Ciekawość zakiełkowała w Bryanie, który zapytał: "Kim jest ten Steven? Czy naprawdę jest tak potężny, jak wydaje się wierzyć mama? To przygnębiające widzieć naszą słodką i piękną matkę tak przestraszoną przez niego".

Podczas gdy Robert wczuwał się w strach matki, był raczej człowiekiem czynu niż słów. Wyciągając tablet ze stolika nocnego, jego zwinne palce zatańczyły po ekranie, ukazując profil mężczyzny.

"Oto on, to jest Steven - oświadczył Robert z przekonaniem.

Bryan pochylił się bliżej, jego oczy utkwiły w wyświetlanym przed nimi obrazie. Fotografia przedstawiała elegancko ubranego mężczyznę, emanującego siłą i charyzmą.

Steven był jednym z osławionej czwórki młodych mężczyzn ze Starhaven, prezesem szanowanej Mitchell Group. Samo jego imię przyprawiało o dreszcze tych, którzy odważyli się wejść mu w drogę, gdyż groziło to poważnymi konsekwencjami.

"Nic dziwnego, że mama jest przerażona - mruknął Bryan, a jego usta ułożyły się w grymas.

W głowie Roberta pojawił się plan. "Znajdźmy go jutro i przeprośmy. Może uda nam się go przekonać, by wybaczył mamie.

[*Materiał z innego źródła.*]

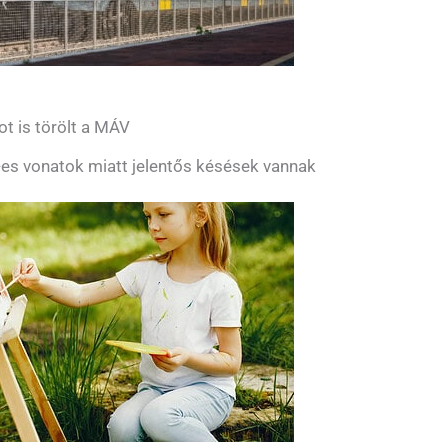
ot is törölt a MÁV
es vonatok miatt jelentős késések vannak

I tak, ziarno determinacji zostało zasiane w sercach dwóch młodych chłopców, gotowych wyruszyć na misję, by uratować matkę ze szponów strachu.


Tutaj można umieścić jedynie ograniczoną liczbę rozdziałów, kliknij poniżej, aby kontynuować czytanie "Powrót z kwartetem"

(Automatycznie przejdzie do książki po otwarciu aplikacji).